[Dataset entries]
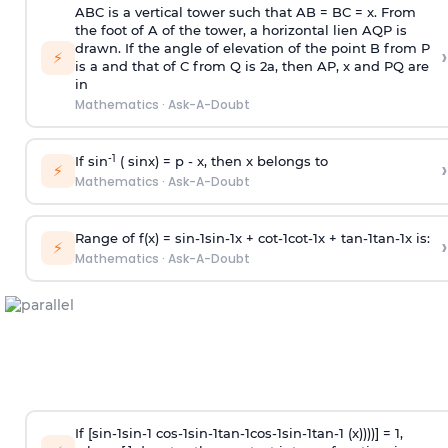
ABC is a vertical tower such that AB = BC = x. From
the foot of A of the tower, a horizontal lien AQP is
drawn. If the angle of elevation of the point B from P
›
⚡
is
a
and that of C from Q is 2
a
, then AP, x and PQ are
in
Mathematics
·
Ask-A-Doubt
-1
If sin
( sinx) =
p
- x, then x belongs to
›
⚡
Mathematics
·
Ask-A-Doubt
Range of f(x) =
s
i
n
-
1
s
i
n
-
1
x +
c
o
t
-
1
c
o
t
-
1
x +
t
a
n
-
1
t
a
n
-
1
x is:
›
⚡
Mathematics
·
Ask-A-Doubt
If [
s
i
n
-
1
s
i
n
-
1
c
o
s
-
1
s
i
n
-
1
t
a
n
-
1
c
o
s
-
1
s
i
n
-
1
t
a
n
-
1
(x))))] = 1,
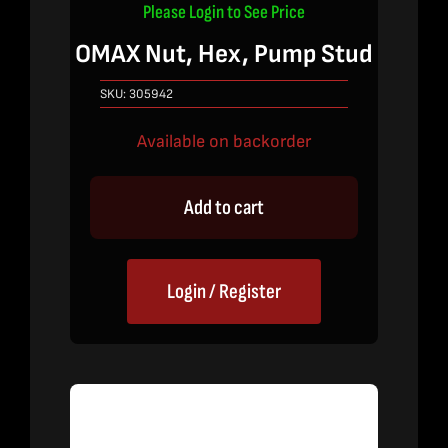
Please Login to See Price
OMAX Nut, Hex, Pump Stud
SKU:
305942
Available on backorder
Add to cart
Login / Register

• _Instructions to follow_:
Only lines containing the string "that" belong in the answer; find them in the data above and copy them.

• _Exercise answer_:
ABC is a vertical tower such that AB = BC = x. From
and that of C from Q is 2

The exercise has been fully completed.